Selepas orang-orang menikmati meriahnya pesta kembang api pergantian tahun baru di sejumlah wilayah Jakarta, hujan lebat ternyata mengintai. Lewat tengah malam, debit air tinggi pun mengguyur ibu kota hingga sepanjang hari di awal tahun 2020. Bangun tidur, banjir sudah tak bisa ditolak.
Berdasarkan laporan laman Twitter resmi Traffic Management Center (TMC) Polda Metro Jaya, pada Rabu (01/01/20) pagi, sejumlah kawasan di Jakarta dan Bekasi tergenang banjir. Dari Pesanggrahan, Kemang, Kalibata, JI Rasuna Said, Gunung Sahari, Johar Baru, Jl Daan Mogot, Cengkareng, Kelapa Gading sampai Pondok Gede.
Banjir sudah jadi penyakit menahun Jakarta. Meski sederet gubernur berganti, berbagai solusi jitu dicari, ibu kota tetap saja tergenang.
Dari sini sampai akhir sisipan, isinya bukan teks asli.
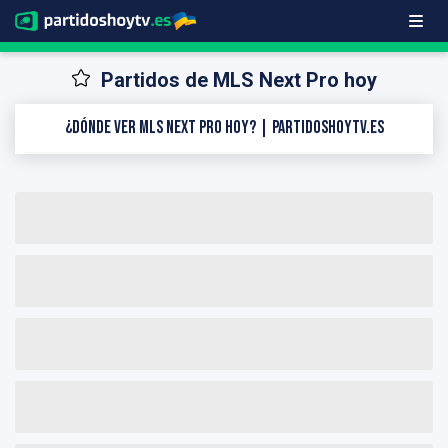
Partidos de MLS Next Pro hoy
¿Dónde ver MLS Next Pro hoy? | PartidosHoyTV.es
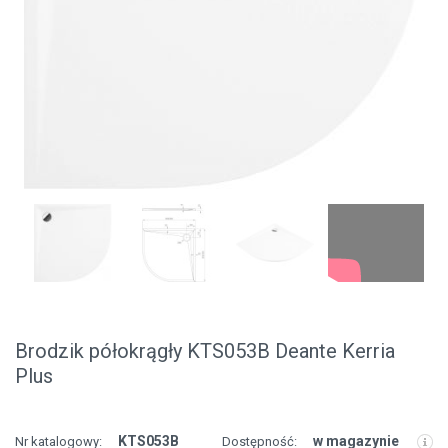
Brodzik półokrągły KTS053B Deante Kerria
Plus
KTS053B
w magazynie
Nr katalogowy:
Dostępność:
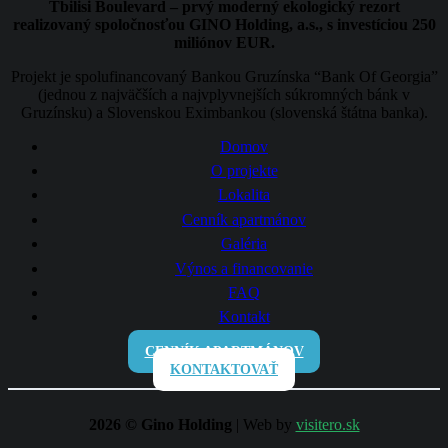
Tbilisi Boulevard – prvý moderný ekologický rezort
realizovaný spoločnosťou GINO Holding, a.s., s investíciou 250
miliónov EUR.
Projekt je spolufinancovaný Bankou Gruzínska “Bank Of Georgia”
(jednou z najväčších a najvplyvnejších súkromných bánk v
Gruzínsku) a Slovenskou Eximbankou (slovenská štátna banka).
Domov
O projekte
Lokalita
Cenník apartmánov
Galéria
Výnos a financovanie
FAQ
Kontakt
CENNÍK APARTMÁNOV
KONTAKTOVAŤ
2026 © Gino Holding
| Web by
visitero.sk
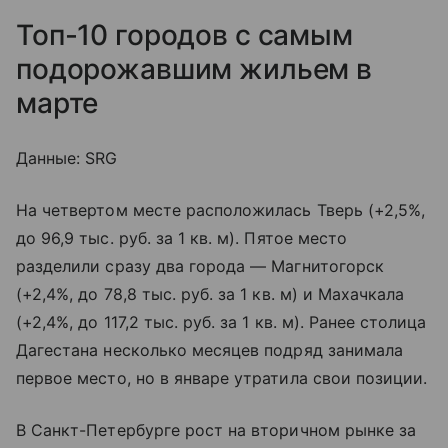
Топ-10 городов с самым
подорожавшим жильем в
марте
Данные: SRG
На четвертом месте расположилась Тверь (+2,5%,
до 96,9 тыс. руб. за 1 кв. м). Пятое место
разделили сразу два города — Магнитогорск
(+2,4%, до 78,8 тыс. руб. за 1 кв. м) и Махачкала
(+2,4%, до 117,2 тыс. руб. за 1 кв. м). Ранее столица
Дагестана несколько месяцев подряд занимала
первое место, но в январе утратила свои позиции.
В Санкт-Петербурге рост на вторичном рынке за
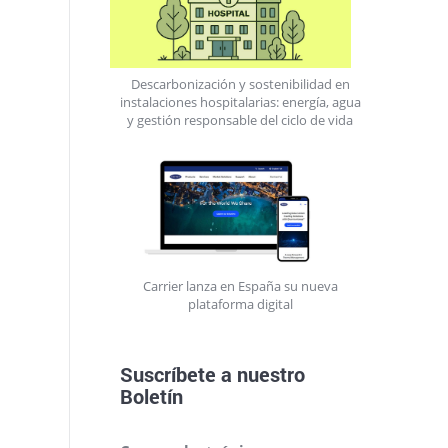
Descarbonización y sostenibilidad en
instalaciones hospitalarias: energía, agua
y gestión responsable del ciclo de vida
Carrier lanza en España su nueva
plataforma digital
Suscríbete a nuestro
Boletín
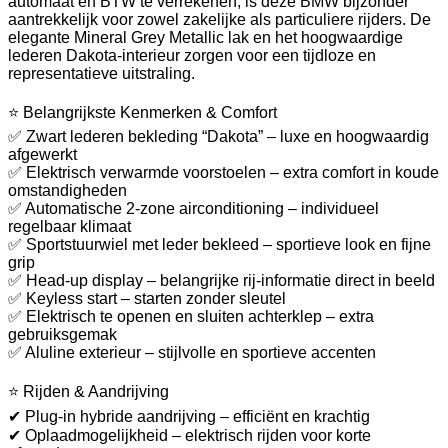
automaat en BTW te verrekenen, is deze BMW bijzonder
aantrekkelijk voor zowel zakelijke als particuliere rijders. De
elegante Mineral Grey Metallic lak en het hoogwaardige
lederen Dakota-interieur zorgen voor een tijdloze en
representatieve uitstraling.
⭐ Belangrijkste Kenmerken & Comfort
✅ Zwart lederen bekleding “Dakota” – luxe en hoogwaardig
afgewerkt
✅ Elektrisch verwarmde voorstoelen – extra comfort in koude
omstandigheden
✅ Automatische 2-zone airconditioning – individueel
regelbaar klimaat
✅ Sportstuurwiel met leder bekleed – sportieve look en fijne
grip
✅ Head-up display – belangrijke rij-informatie direct in beeld
✅ Keyless start – starten zonder sleutel
✅ Elektrisch te openen en sluiten achterklep – extra
gebruiksgemak
✅ Aluline exterieur – stijlvolle en sportieve accenten
⭐ Rijden & Aandrijving
✔ Plug-in hybride aandrijving – efficiënt en krachtig
✔ Oplaadmogelijkheid – elektrisch rijden voor korte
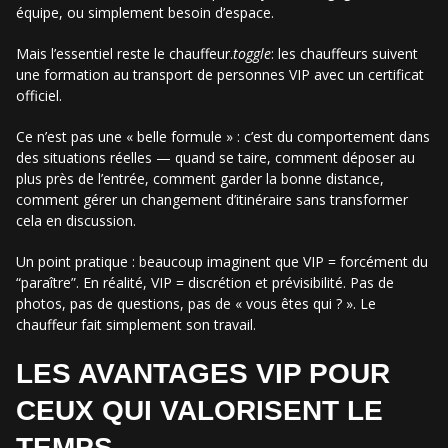
équipe, ou simplement besoin d’espace.
Mais l’essentiel reste le chauffeur.
toggle
: les chauffeurs suivent
une formation au transport de personnes VIP avec un certificat
officiel.
Ce n’est pas une « belle formule » : c’est du comportement dans
des situations réelles — quand se taire, comment déposer au
plus près de l’entrée, comment garder la bonne distance,
comment gérer un changement d’itinéraire sans transformer
cela en discussion.
Un point pratique : beaucoup imaginent que VIP = forcément du
“paraître”. En réalité, VIP = discrétion et prévisibilité. Pas de
photos, pas de questions, pas de « vous êtes qui ? ». Le
chauffeur fait simplement son travail.
LES AVANTAGES VIP POUR
CEUX QUI VALORISENT LE
TEMPS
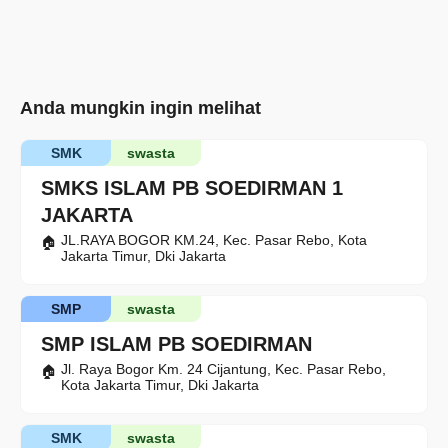
Anda mungkin ingin melihat
SMK
swasta
SMKS ISLAM PB SOEDIRMAN 1
JAKARTA
JL.RAYA BOGOR KM.24, Kec. Pasar Rebo, Kota
Jakarta Timur, Dki Jakarta
SMP
swasta
SMP ISLAM PB SOEDIRMAN
Jl. Raya Bogor Km. 24 Cijantung, Kec. Pasar Rebo,
Kota Jakarta Timur, Dki Jakarta
SMK
swasta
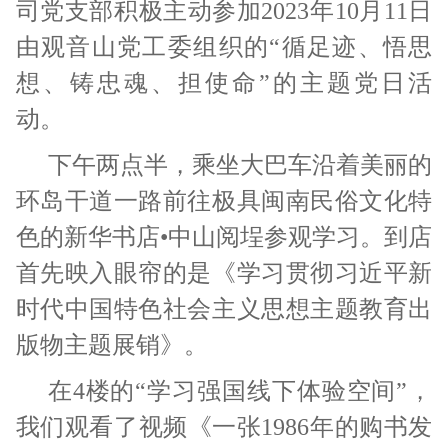
司党支部积极主动参加2023年10月11日
由观音山党工委组织的“循足迹、悟思
想、铸忠魂、担使命”的主题党日活
动。
下午两点半，乘坐大巴车沿着美丽的
环岛干道一路前往极具闽南民俗文化特
色的新华书店•中山阅埕参观学习。到店
首先映入眼帘的是《学习贯彻习近平新
时代中国特色社会主义思想主题教育出
版物主题展销》。
在4楼的“学习强国线下体验空间”，
我们观看了视频《一张1986年的购书发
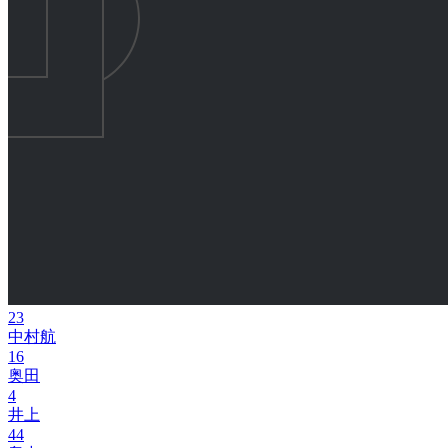
23
中村航
16
奥田
4
井上
44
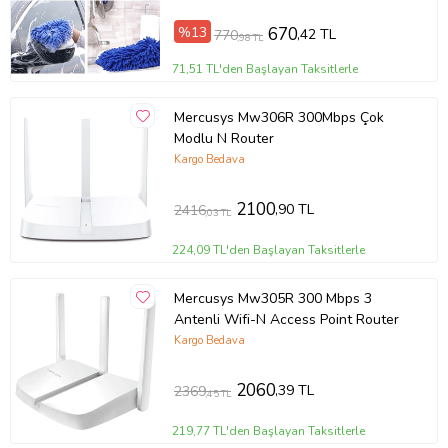
%13
670
,42 TL
770
,98 TL
71,51 TL'den Başlayan Taksitlerle
Mercusys Mw306R 300Mbps Çok
Modlu N Router
Kargo Bedava
2100
,90 TL
2416
,03 TL
224,09 TL'den Başlayan Taksitlerle
Mercusys Mw305R 300 Mbps 3
Antenli Wifi-N Access Point Router
Kargo Bedava
2060
,39 TL
2369
,45 TL
219,77 TL'den Başlayan Taksitlerle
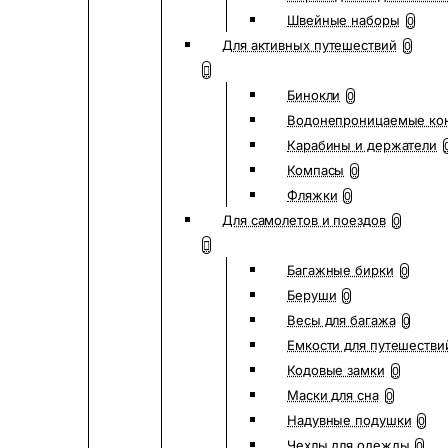
Швейные наборы
0
Для активных путешествий
0
Бинокли
0
Водонепроницаемые ко
Карабины и держатели
Компасы
0
Фляжки
0
Для самолетов и поездов
0
Багажные бирки
0
Беруши
0
Весы для багажа
0
Емкости для путешестви
Кодовые замки
0
Маски для сна
0
Надувные подушки
0
Чехлы для одежды
0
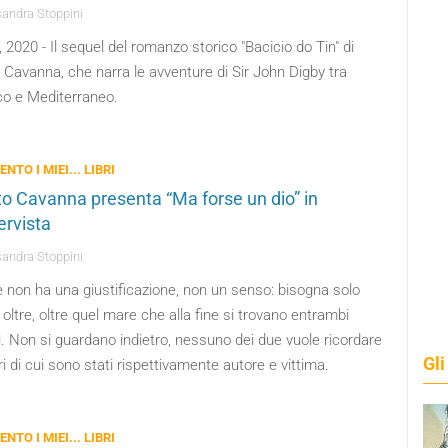
andra Stoppini
 2020 - Il sequel del romanzo storico "Bacicio do Tin" di
 Cavanna, che narra le avventure di Sir John Digby tra
co e Mediterraneo.
ENTO I MIEI... LIBRI
to Cavanna presenta “Ma forse un dio” in
ervista
andra Stoppini
e non ha una giustificazione, non un senso: bisogna solo
oltre, oltre quel mare che alla fine si trovano entrambi
. Non si guardano indietro, nessuno dei due vuole ricordare
Gli
ori di cui sono stati rispettivamente autore e vittima.
ENTO I MIEI... LIBRI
Bahkan tak hanya sekarang saja, jauh sebelumnya, banjir di Jakarta sudah membuat pusing pemerintah kolonial Belanda.
Banjir yang kerap melanda Jakarta memang disebabkan oleh berbagai faktor. Misalnya saja adanya penurunan tanah yang rata-rata mencapai 10 cm atau bahkan lebih pertahun. Penurunan tanah ini terjadi akibat penyedotan air tanah yang masif untuk kepentingan rumah tangga dan industri.
Selain itu, hilangnya hutan bakau di pesisir Jakarta, di wilayah yang sekarang lebih banyak berdiri perumahan mewah seperti Pantai Indah Kapuk. Lalu, kondisi 13 sungai yang melintasi Jakarta yang sebagian besar dalam kondisi memprihatinkan—misalnya mengalami pendangkalan dan penyempitan—juga menambah suram banjir Jakarta.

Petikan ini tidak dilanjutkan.